═════ INFORMATION GIVEN ═════

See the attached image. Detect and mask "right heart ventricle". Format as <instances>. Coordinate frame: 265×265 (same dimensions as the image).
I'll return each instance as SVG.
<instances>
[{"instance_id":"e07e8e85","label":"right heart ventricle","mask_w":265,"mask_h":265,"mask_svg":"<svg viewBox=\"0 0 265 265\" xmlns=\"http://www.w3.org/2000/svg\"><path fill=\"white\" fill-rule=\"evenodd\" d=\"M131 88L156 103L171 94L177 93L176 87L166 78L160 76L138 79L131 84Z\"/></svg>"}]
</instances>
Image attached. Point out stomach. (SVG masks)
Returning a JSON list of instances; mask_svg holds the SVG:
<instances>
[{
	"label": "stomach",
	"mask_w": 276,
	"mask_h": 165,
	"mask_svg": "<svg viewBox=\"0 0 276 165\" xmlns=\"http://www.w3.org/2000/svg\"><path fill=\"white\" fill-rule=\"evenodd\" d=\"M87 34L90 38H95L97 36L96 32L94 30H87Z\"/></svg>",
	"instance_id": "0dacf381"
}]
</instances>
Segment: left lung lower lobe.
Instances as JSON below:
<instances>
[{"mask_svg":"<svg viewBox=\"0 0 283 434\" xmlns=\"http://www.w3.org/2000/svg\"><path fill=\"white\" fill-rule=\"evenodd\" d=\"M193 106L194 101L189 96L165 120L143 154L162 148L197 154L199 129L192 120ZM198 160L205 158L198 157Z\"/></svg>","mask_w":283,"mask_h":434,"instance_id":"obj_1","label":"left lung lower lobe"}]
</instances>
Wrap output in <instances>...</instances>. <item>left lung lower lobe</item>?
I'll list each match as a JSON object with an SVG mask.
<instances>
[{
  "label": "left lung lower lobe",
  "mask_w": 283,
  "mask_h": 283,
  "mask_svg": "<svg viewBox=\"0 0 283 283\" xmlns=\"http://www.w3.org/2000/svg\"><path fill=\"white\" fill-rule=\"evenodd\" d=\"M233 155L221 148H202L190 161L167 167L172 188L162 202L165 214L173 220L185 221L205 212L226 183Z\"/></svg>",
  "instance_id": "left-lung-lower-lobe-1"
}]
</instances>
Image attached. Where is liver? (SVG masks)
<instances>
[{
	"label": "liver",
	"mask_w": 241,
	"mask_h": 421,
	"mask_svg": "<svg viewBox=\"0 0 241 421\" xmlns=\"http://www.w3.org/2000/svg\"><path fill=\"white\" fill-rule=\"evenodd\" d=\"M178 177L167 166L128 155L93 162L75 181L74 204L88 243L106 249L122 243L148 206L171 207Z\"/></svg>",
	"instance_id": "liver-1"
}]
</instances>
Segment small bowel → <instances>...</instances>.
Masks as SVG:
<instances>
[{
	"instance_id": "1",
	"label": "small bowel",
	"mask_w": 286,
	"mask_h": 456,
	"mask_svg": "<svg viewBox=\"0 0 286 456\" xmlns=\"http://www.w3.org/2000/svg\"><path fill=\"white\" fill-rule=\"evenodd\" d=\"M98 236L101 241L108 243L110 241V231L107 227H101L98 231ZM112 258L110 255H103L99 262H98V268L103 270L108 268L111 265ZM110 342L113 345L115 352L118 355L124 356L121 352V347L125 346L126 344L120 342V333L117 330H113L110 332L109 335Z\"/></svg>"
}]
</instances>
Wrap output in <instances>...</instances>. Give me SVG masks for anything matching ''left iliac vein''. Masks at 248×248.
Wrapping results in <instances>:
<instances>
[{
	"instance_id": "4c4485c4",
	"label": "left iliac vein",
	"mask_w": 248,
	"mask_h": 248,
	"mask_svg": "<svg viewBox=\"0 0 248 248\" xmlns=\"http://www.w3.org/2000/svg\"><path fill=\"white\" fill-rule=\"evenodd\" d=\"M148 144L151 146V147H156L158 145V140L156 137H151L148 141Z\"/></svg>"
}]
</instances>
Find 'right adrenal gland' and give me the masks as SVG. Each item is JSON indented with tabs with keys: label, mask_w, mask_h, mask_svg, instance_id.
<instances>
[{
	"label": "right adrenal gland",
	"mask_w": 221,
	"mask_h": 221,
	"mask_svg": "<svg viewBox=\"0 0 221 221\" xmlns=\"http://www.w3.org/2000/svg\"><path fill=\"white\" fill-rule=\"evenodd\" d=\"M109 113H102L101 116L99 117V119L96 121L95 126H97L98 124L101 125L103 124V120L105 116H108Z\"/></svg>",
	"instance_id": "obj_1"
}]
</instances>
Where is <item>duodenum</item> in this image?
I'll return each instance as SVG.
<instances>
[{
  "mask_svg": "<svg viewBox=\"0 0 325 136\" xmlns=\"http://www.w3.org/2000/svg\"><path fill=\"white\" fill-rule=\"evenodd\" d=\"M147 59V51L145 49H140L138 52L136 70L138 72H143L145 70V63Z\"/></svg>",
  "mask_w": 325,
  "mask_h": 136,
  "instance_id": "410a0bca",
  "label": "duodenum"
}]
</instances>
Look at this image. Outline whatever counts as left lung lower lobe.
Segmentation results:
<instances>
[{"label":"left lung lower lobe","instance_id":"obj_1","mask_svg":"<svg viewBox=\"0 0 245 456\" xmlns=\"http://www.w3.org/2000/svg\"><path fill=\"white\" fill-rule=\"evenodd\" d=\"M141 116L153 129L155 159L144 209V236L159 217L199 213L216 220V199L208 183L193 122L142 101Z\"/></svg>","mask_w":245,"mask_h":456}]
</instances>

═════

■ **YOUR ASSIGNMENT**
Set down exactly the line that holds "Wrap output in <instances>...</instances>. Give" and all lines after it to the end of the data.

■ **EXERCISE OUTPUT**
Wrap output in <instances>...</instances>. Give me SVG masks for anything matching ''left iliac vein''. Masks at 248×248.
Wrapping results in <instances>:
<instances>
[{
	"instance_id": "4c4485c4",
	"label": "left iliac vein",
	"mask_w": 248,
	"mask_h": 248,
	"mask_svg": "<svg viewBox=\"0 0 248 248\" xmlns=\"http://www.w3.org/2000/svg\"><path fill=\"white\" fill-rule=\"evenodd\" d=\"M148 144L151 146V147H156L158 145V140L156 137H151L148 141Z\"/></svg>"
}]
</instances>
Find 'right adrenal gland' and give me the masks as SVG. Each item is JSON indented with tabs with keys: label, mask_w, mask_h, mask_svg, instance_id.
<instances>
[{
	"label": "right adrenal gland",
	"mask_w": 221,
	"mask_h": 221,
	"mask_svg": "<svg viewBox=\"0 0 221 221\" xmlns=\"http://www.w3.org/2000/svg\"><path fill=\"white\" fill-rule=\"evenodd\" d=\"M109 113H102L101 116L99 117V119L96 121L95 126H97L98 124L101 125L103 124V120L105 116H108Z\"/></svg>",
	"instance_id": "obj_1"
}]
</instances>
Where is <item>duodenum</item> in this image?
I'll return each instance as SVG.
<instances>
[{
  "mask_svg": "<svg viewBox=\"0 0 325 136\" xmlns=\"http://www.w3.org/2000/svg\"><path fill=\"white\" fill-rule=\"evenodd\" d=\"M147 59V51L145 49H140L138 52L136 70L138 72H143L145 70V63Z\"/></svg>",
  "mask_w": 325,
  "mask_h": 136,
  "instance_id": "410a0bca",
  "label": "duodenum"
}]
</instances>
Look at this image. Outline whatever counts as left lung lower lobe.
Segmentation results:
<instances>
[{"label":"left lung lower lobe","instance_id":"obj_1","mask_svg":"<svg viewBox=\"0 0 245 456\" xmlns=\"http://www.w3.org/2000/svg\"><path fill=\"white\" fill-rule=\"evenodd\" d=\"M141 116L153 129L155 159L144 209V236L159 217L199 213L216 220V199L208 183L193 122L142 101Z\"/></svg>","mask_w":245,"mask_h":456}]
</instances>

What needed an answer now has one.